Task goal ▸ What you should write out is every line from the one containing "operacao-lava-jato.ghtml" to the end of the data, exactly and with nothing else.

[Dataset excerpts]
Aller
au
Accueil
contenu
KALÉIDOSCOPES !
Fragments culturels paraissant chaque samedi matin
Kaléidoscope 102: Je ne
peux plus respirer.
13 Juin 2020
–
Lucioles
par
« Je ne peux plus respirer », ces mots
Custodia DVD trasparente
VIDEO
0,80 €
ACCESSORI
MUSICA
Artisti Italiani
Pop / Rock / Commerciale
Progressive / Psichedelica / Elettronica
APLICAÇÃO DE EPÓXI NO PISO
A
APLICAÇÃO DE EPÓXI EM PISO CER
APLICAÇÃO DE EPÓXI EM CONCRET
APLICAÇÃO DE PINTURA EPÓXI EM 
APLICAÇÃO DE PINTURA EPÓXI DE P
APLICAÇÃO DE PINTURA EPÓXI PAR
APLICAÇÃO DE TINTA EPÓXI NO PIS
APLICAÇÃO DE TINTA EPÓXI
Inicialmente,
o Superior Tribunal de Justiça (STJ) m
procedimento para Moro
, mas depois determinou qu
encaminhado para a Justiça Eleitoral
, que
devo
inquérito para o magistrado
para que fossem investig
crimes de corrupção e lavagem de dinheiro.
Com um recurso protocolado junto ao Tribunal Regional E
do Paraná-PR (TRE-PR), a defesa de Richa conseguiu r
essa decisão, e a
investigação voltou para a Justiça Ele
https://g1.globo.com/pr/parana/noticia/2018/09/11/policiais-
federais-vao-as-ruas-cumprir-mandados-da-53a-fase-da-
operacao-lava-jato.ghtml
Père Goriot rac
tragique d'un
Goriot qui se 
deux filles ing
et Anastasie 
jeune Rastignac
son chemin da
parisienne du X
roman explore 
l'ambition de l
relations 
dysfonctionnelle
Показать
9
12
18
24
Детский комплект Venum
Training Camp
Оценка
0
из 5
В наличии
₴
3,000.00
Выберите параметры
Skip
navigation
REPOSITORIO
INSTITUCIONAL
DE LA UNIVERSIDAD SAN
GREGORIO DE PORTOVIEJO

Answer box ▸
operacao-lava-jato.ghtml
Père Goriot rac
tragique d'un
Goriot qui se 
deux filles ing
et Anastasie 
jeune Rastignac
son chemin da
parisienne du X
roman explore 
l'ambition de l
relations 
dysfonctionnelle
Показать
9
12
18
24
Детский комплект Venum
Training Camp
Оценка
0
из 5
В наличии
₴
3,000.00
Выберите параметры
Skip
navigation
REPOSITORIO
INSTITUCIONAL
DE LA UNIVERSIDAD SAN
GREGORIO DE PORTOVIEJO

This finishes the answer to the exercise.